Exercise details:
Return the listing below unchanged, but without pictures.

┄┄┄┄┄┄

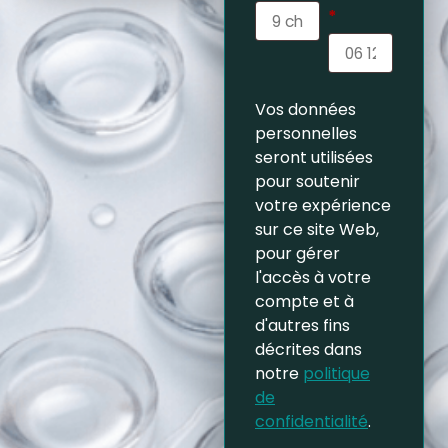
*
Vos données
personnelles
seront utilisées
pour soutenir
votre expérience
sur ce site Web,
pour gérer
l'accès à votre
compte et à
d'autres fins
décrites dans
notre
politique
de
confidentialité
.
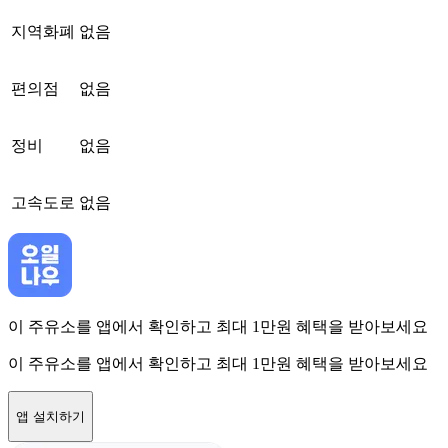
지역화폐
없음
편의점
없음
정비
없음
고속도로
없음
이 주유소를 앱에서 확인하고 최대 1만원 혜택을 받아보세요
이 주유소를 앱에서 확인하고 최대 1만원 혜택을 받아보세요
앱 설치하기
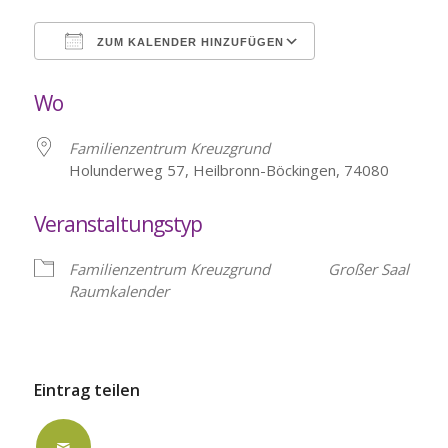
ZUM KALENDER HINZUFÜGEN
ICS herunterladen
Google Kalende
Wo
Familienzentrum Kreuzgrund
Holunderweg 57, Heilbronn-Böckingen, 74080
Veranstaltungstyp
Familienzentrum Kreuzgrund
Großer Saal
Raumkalender
Eintrag teilen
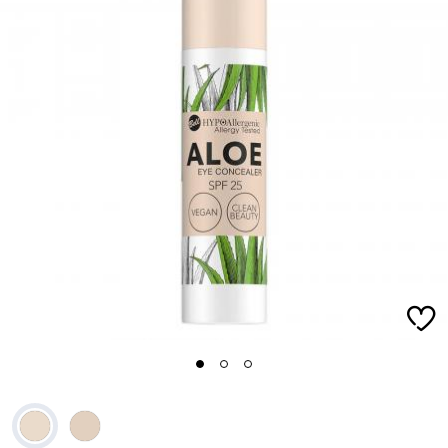
1
2
3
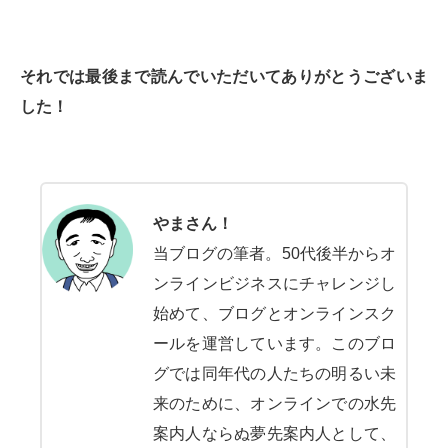
それでは最後まで読んでいただいてありがとうございま
した！
やまさん！
当ブログの筆者。50代後半からオ
ンラインビジネスにチャレンジし
始めて、ブログとオンラインスク
ールを運営しています。このブロ
グでは同年代の人たちの明るい未
来のために、オンラインでの水先
案内人ならぬ夢先案内人として、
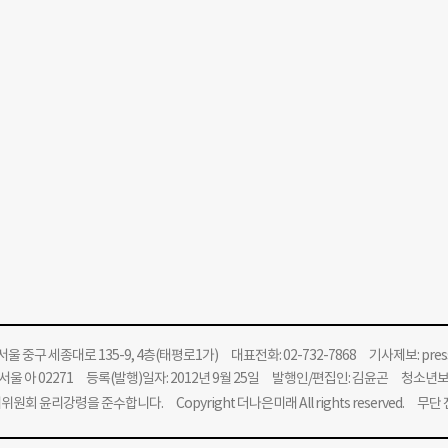
울 중구 세종대로 135-9, 4층(태평로1가) 대표전화: 02-732-7868 기사제보:
pre
울 아 02271 등록(발행)일자: 2012년 9월 25일 발행인/편집인: 김윤곤 청소년
위원회 윤리강령을 준수합니다.
Copyright 더나은미래 All rights reserved. 무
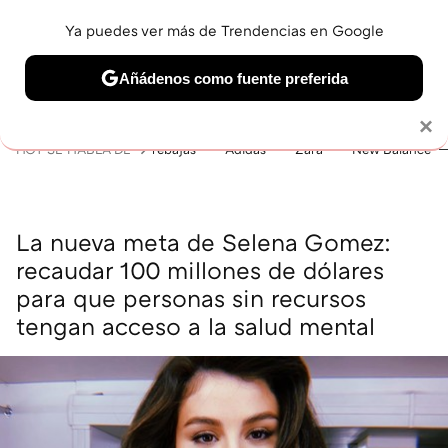
Ya puedes ver más de Trendencias en Google
MENÚ
NUEVO
Añádenos como fuente preferida
BELLEZA
SHOPPING
VIAJES
GASTRO
SNEAKERS
Solo necesitas una cuenta de Google
×
HOY SE HABLA DE
rebajas
Adidas
Zara
New Balance
La nueva meta de Selena Gomez:
recaudar 100 millones de dólares
para que personas sin recursos
tengan acceso a la salud mental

┄┄┄┄┄┄

Expected answer:
*
Vos données
personnelles
seront utilisées
pour soutenir
votre expérience
sur ce site Web,
pour gérer
l'accès à votre
compte et à
d'autres fins
décrites dans
notre
politique
de
confidentialité
.
지역화폐
없음
편의점
없음
정비
없음
고속도로
없음
이 주유소를 앱에서 확인하고 최대 1만원 혜택을 받아보세요
이 주유소를 앱에서 확인하고 최대 1만원 혜택을 받아보세요
앱 설치하기
ZUM KALENDER HINZUFÜGEN
ICS herunterladen
Google Kalende
Wo
Familienzentrum Kreuzgrund
Holunderweg 57, Heilbronn-Böckingen, 74080
Veranstaltungstyp
Familienzentrum Kreuzgrund
Großer Saal
Raumkalender
Eintrag teilen
1
2
3
それでは最後まで読んでいただいてありがとうございま
した！
やまさん！
当ブログの筆者。50代後半からオ
ンラインビジネスにチャレンジし
始めて、ブログとオンラインスク
ールを運営しています。このブロ
グでは同年代の人たちの明るい未
来のために、オンラインでの水先
案内人ならぬ夢先案内人として、
울 중구 세종대로 135-9, 4층(태평로1가) 대표전화: 02-732-7868 기사제보:
pre
울 아 02271 등록(발행)일자: 2012년 9월 25일 발행인/편집인: 김윤곤 청소년
위원회 윤리강령을 준수합니다.
Copyright 더나은미래 All rights reserved. 무
Ya puedes ver más de Trendencias en Google
MENÚ
NUEVO
Añádenos como fuente preferida
BELLEZA
SHOPPING
VIAJES
GASTRO
SNEAKERS
Solo necesitas una cuenta de Google
×
HOY SE HABLA DE
rebajas
Adidas
Zara
New Balance
La nueva meta de Selena Gomez:
recaudar 100 millones de dólares
para que personas sin recursos
tengan acceso a la salud mental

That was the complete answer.